Jesús es la respuesta de ese Padre que escucha el clamor de su pueblo; la palabra de Jesús hace viva las antiguas Escrituras, no porque agregue o quite algo, simplemente porque las hace vivas con su propia vida, con sus actitudes, con el gesto siempre pronto de amor incansable. En Jesús, el pueblo que andaba en tinieblas ya no escucha que le "hablan" de misericordia, experimenta el amor del Padre entregado en el Hijo. La promesa se cumplía, la Palabra se hacía carne y estaba habitando en medio de ellos. 
Pero no era algo que debían guardar para sí; el amor del Padre, su misericordia y gracia debía llevarse a los demás, debía compartirse para hacerse Reino, el Reino de los Cielos por el que tanto habían esperado, por el que tanto habían clamado; porque en esto consiste el Reino de Dios: en el amor que se tengan los unos a los otros. 

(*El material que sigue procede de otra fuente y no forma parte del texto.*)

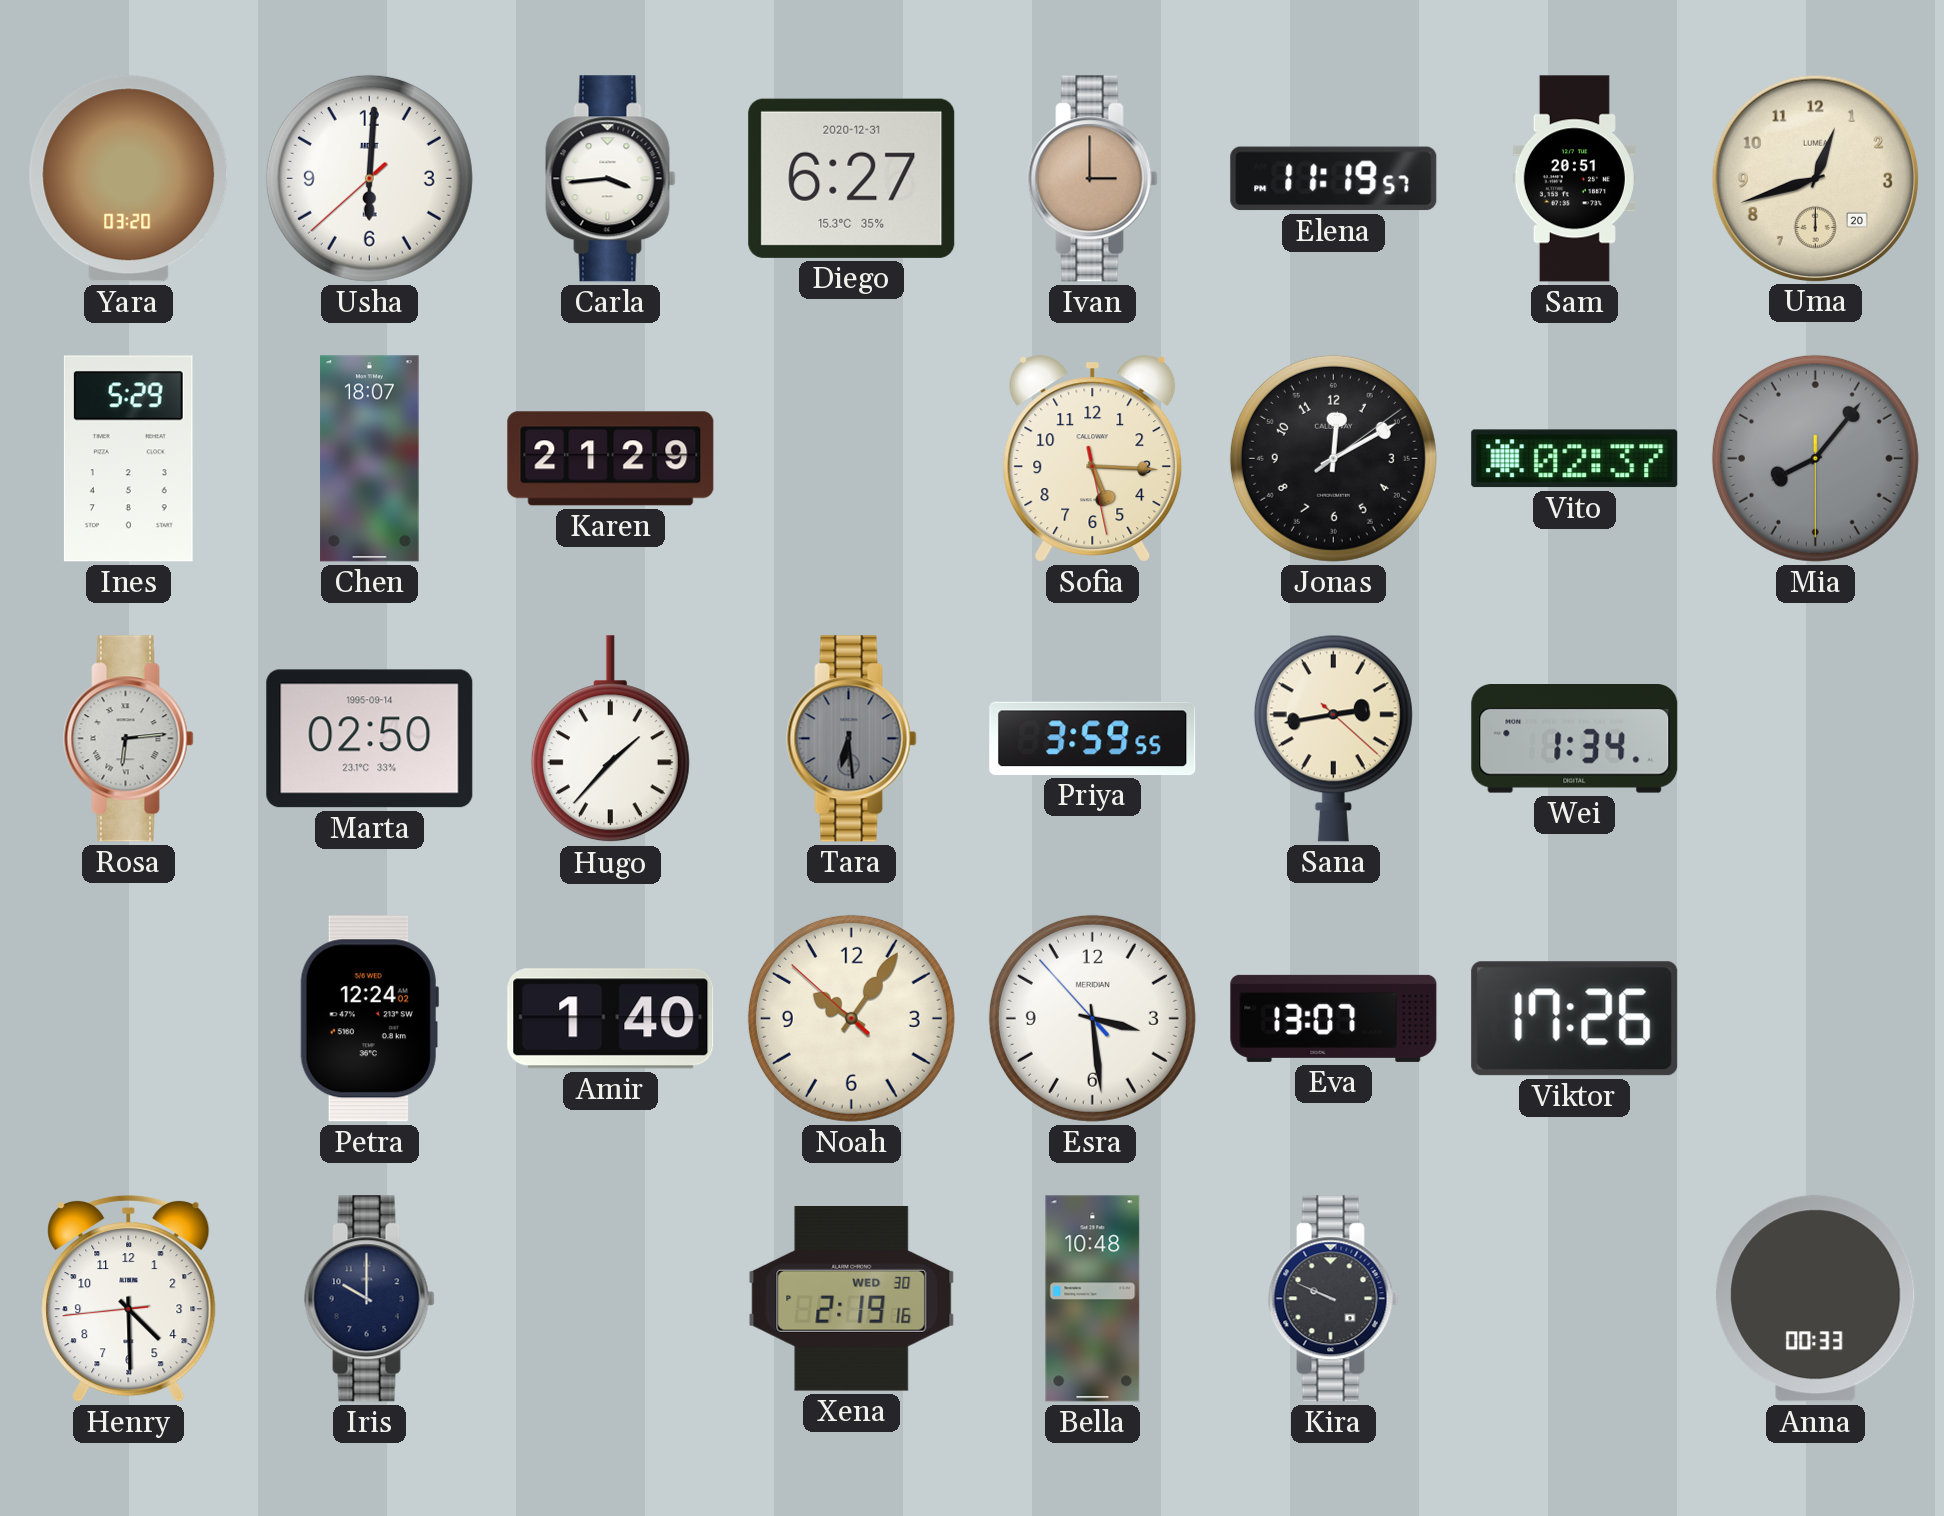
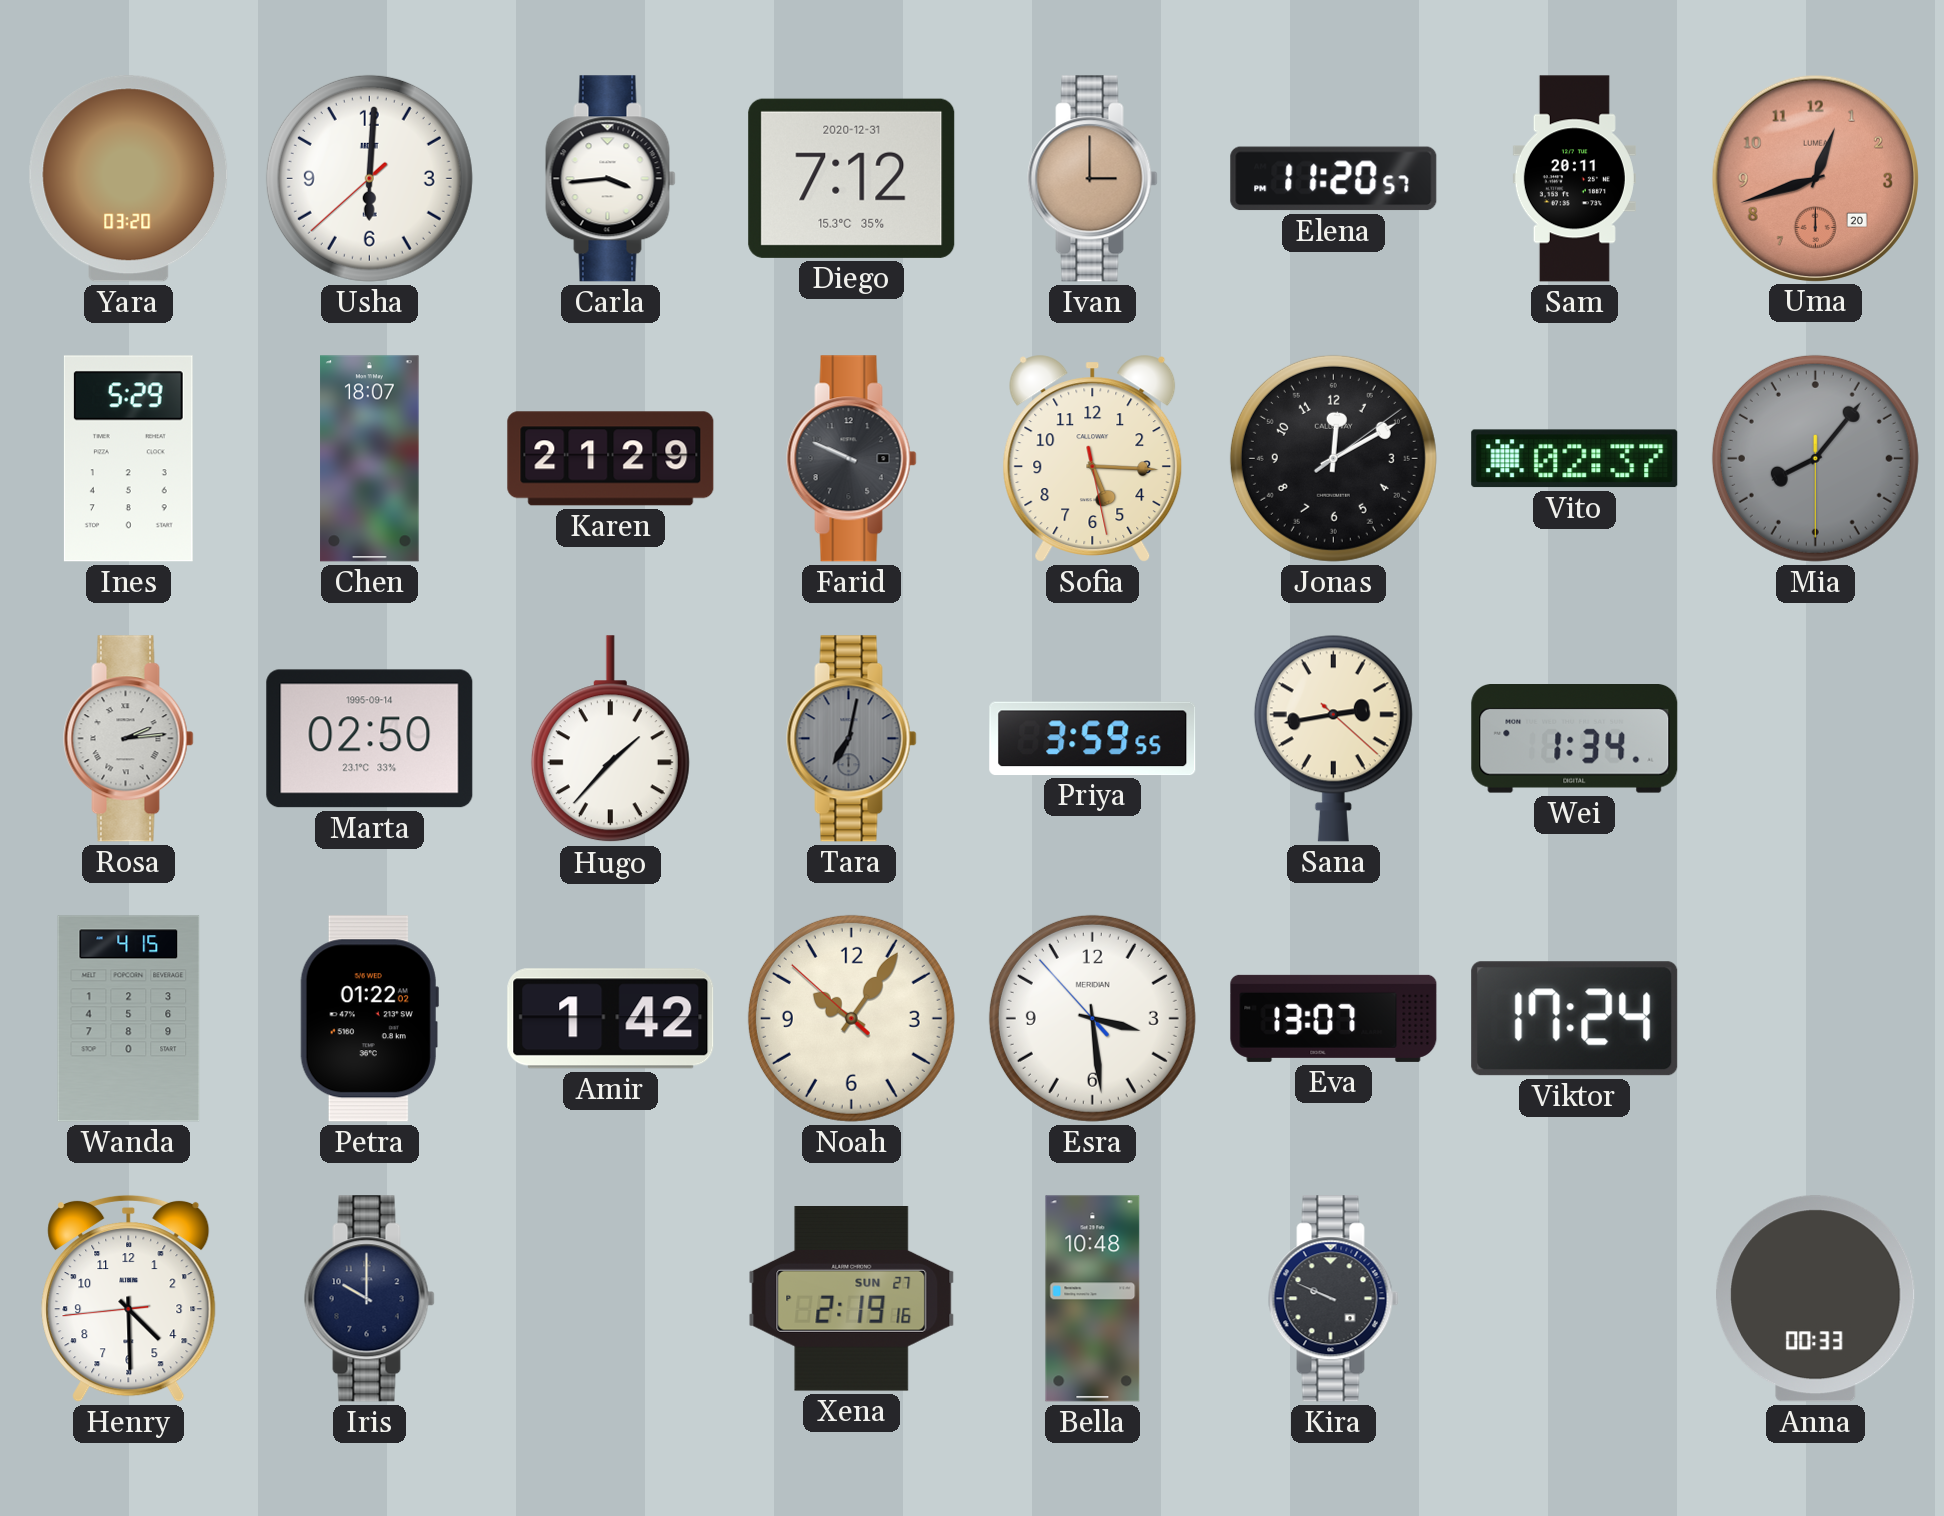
Diego: 6:27 -> 7:12
Elena: 11:19 -> 11:20
Sam: 20:51 -> 20:11
Uma dial: cream -> salmon
Farid: none -> 9:49
Rosa: 6:14 -> 2:14
Tara: 6:29 -> 7:02
Wanda: none -> 4:15
Petra: 12:24 -> 01:22
Amir: 1:40 -> 1:42
Viktor: 17:26 -> 17:24
Xena date: WED 30 -> SUN 27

También hoy, somos como ovejas sin pastor, en medio de avaricias y violencia. También hoy nos encontramos tironeados por políticos y gobernantes que solo buscan saciar sus ansias de poder y riquezas. Mientras el pueblo padece pobreza, injusticia, violencia y muerte, políticos y religiosos se pierden en discursos vanos, cada uno buscando su propio interés. Nuestros pueblos latinoamericanos no son muy distintos a aquel Israel que encontró Jesús en su peregrinar. Pero él sigue siendo la misma respuesta del Padre que, aunque nos parezca sordo, escucha siempre nuestro clamor: "Este es mi Hijo amado, en quien se complace mi alma. Escuchenlo". Escucharlo es hacer viva su palabra en medio nuestro, denunciando las injusticias, estando junto al que necesita nuestra entereza, nuestro abrazo, nuestro coraje para transformar la realidad. Hacer vivo el Reino de Dios es no aceptar tanta injusticia; es dar, con nuestro gesto decidido y tenaz, el giro a la realidad, el no contundente a la muerte, a la impunidad, a la permanencia constante en un poder que no le es propio, sino del pueblo que deben representar. La libertad no es una "gauchadita" que nos hace un gobernante, es nuestra decisión de vida, insobornable, absolutamente innegociable, ni siquiera con Dios. Es la gracia que hemos recibido gratuitamente y que jamás debemos quitar a nadie. Es la garantía sin caducidad de la justicia y la dignidad humana. Es Dios vivo, en medio nuestro, derramando su amor en nosotros. Porque solo en libertad es posible el Reino de los Cielos. Porque solo en libertad es posible el amor.